You’re not just getting a husband—you’re gaining a mother-in-law. And not all are created equal! Plenty of Bridezillas know that their groom’s mom can cause major problems on the big day and beyond. “Some mothers feel more like they’re losing a son than gaining a daughter,” says Laurie Puhn, author of Fight Less, Love More. “She is used to being the number one woman in her son’s life, and now that is changing.”
While it can be tempting to just brush your MIL aside—especially since you have so much to think about before the wedding—don’t, says Deanna Brann, PhD, author of Reluctantly Related: Secrets to Getting Along with your Mother-in-Law or Daughter-in-Law. “Like it or not, you do need to think about your future mother-in-law and how you can get off on the right foot with her before, during, and after the wedding.”
MIL-zilla Moment: She wants to be more involved in the wedding decisions.
It is easy as a bride to think the wedding is all about her, but weddings have unique meanings for every family member, says Ruth Nemzoff, Ed.D., author of Don’t Roll Your Eyes: Making In-Laws into Family. “A wise bride understands that this is not only a big moment in her life, but also in the lives of those who brought up her fiancé. Including the mother-in-law in the planning can help and remembering that while bridezilla might get her way for a day, the bride who considers the feelings of others will be creating a better foundation for good future relationships.”
Still, it’s not okay for your MIL to try to highjack the entire event. That’s why it’s crucial that you and your fiancé are a united front with all of the wedding plans, says Dr. Brann. “Sit down and discuss what’s truly important for you on your wedding day. Then, have a meeting with both sets of parents to go over what you want and who is going to do what. This way, everyone can get on the same page at once.”
MIL-zilla Moment: She has no interest in the wedding at all.
Consider yourself lucky! All joking aside, you simply can’t force your MIL to want to help with the wedding planning. “You can ask her if there’s something in particular she might be interested in doing, but if the answer is no then don’t make a big deal about it,” says Puhn. “There might be other things going on in her life that you’re not aware of that is preventing her from getting involved.”
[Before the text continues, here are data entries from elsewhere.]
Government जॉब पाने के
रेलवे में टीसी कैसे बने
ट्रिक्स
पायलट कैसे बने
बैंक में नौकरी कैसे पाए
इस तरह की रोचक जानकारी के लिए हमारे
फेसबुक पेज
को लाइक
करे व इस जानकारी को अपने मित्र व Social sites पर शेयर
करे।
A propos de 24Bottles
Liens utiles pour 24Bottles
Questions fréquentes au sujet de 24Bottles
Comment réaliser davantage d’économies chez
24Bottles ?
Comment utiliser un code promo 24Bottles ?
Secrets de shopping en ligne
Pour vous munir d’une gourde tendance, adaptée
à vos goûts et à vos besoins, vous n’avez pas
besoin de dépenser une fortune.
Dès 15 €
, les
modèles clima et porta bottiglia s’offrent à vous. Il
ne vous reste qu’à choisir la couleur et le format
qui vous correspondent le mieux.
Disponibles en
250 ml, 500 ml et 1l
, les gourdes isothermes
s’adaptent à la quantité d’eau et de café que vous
MIL-zilla Moment: She’s constantly critiquing all of your wedding plans.
The best, and most effective way of handling such jabs is to react with silence, says Tina Tessina, PhD, author of Money, Sex and Kids: Stop Fighting about the Three Things that Can Ruin your Marriage (tinatessina.com). “Don’t endorse the zinger by making excuses or defending yourself. Look directly at the person who made the comment, smile, and say absolutely nothing. You’ll find, after a very uncomfortable 30 seconds or so that the person usually tries to take back what she said.”
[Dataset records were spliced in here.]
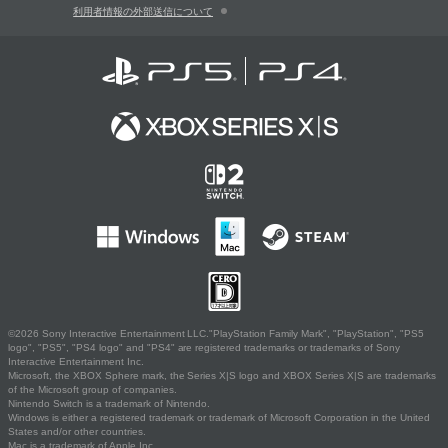
利用者情報の外部送信について
©2026 Sony Interactive Entertainment LLC."PlayStation Family Mark", "PlayStation", "PS5
logo", "PS5", "PS4 logo" and "PS4" are registered trademarks or trademarks of Sony
Interactive Entertainment Inc.
Microsoft, the XBOX Sphere mark, the Series X|S logo and XBOX Series X|S are trademarks
of the Microsoft group of companies.
Nintendo Switch is a trademark of Nintendo.
Windows is either a registered trademark or trademark of Microsoft Corporation in the United
States and/or other countries.
Mac is a trademark of Apple Inc.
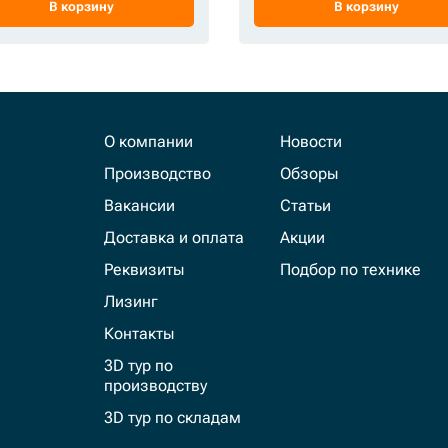
В корзину
В корзину
О компании
Новости
Производство
Обзоры
Вакансии
Статьи
Доставка и оплата
Акции
Реквизиты
Подбор по технике
Лизинг
Контакты
3D тур по
производству
3D тур по складам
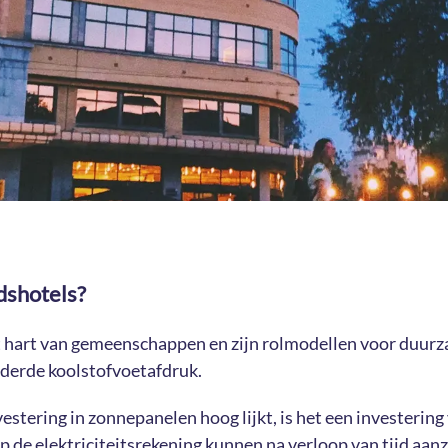
dshotels?
hart van gemeenschappen en zijn rolmodellen voor duurz
derde koolstofvoetafdruk.
estering in zonnepanelen hoog lijkt, is het een investering 
 de elektriciteitsrekening kunnen na verloop van tijd aanzie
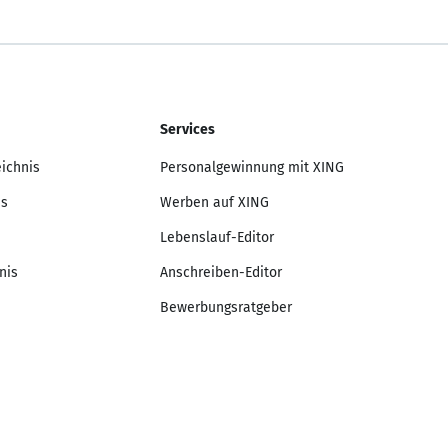
Services
eichnis
Personalgewinnung mit XING
is
Werben auf XING
Lebenslauf-Editor
nis
Anschreiben-Editor
Bewerbungsratgeber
However, if the jabs are constant and getting nastier, then it’s time your groom steps in and has a chat with his mom. “He can let her know while you both value her opinion, you and he will be making the final decisions for the wedding together and she needs to respect those choices,” says Puhn.
MIL-zilla Moment: It seems like she’s competing with you for the groom’s attention
Go easy on her—at least for a bit. After all, watching your kids get married is a bittersweet time for all parents. But if you constantly feel like your MIL is interfering in your relationship, it’s time to confront the issue. “The wedding provides an excellent place to begin to set appropriate boundaries around the new marriage,” says Lesli M. W. Doares, MS, LMFT, author of Blueprint for a Lasting Marriage: How to Create Your Happily Ever After with More Intention, Less Work. “However, leaving it to the bride to deal with the groom’s family members is the first mistake. The person who is the common denominator between the family and the couple is the one who should take the lead in dealing with whatever issues arise. This is one of the first opportunities to support one’s spouse over one’s family. It is an excellent time for a couple to present themselves as the team they need to be for marital success.”
MIL-zilla Moment: She misbehaves at the wedding
Unless she stands up and makes an actual scene at the wedding, it’s best to let this bad behavior slide. “If she wants to sit and sulk all day—or even make a couple of rude comments—she’s only making herself look bad,” says Puhn. “The best thing to do is enjoy your wedding day. It will show her that no matter what she does, you and your new husband are still happy together.”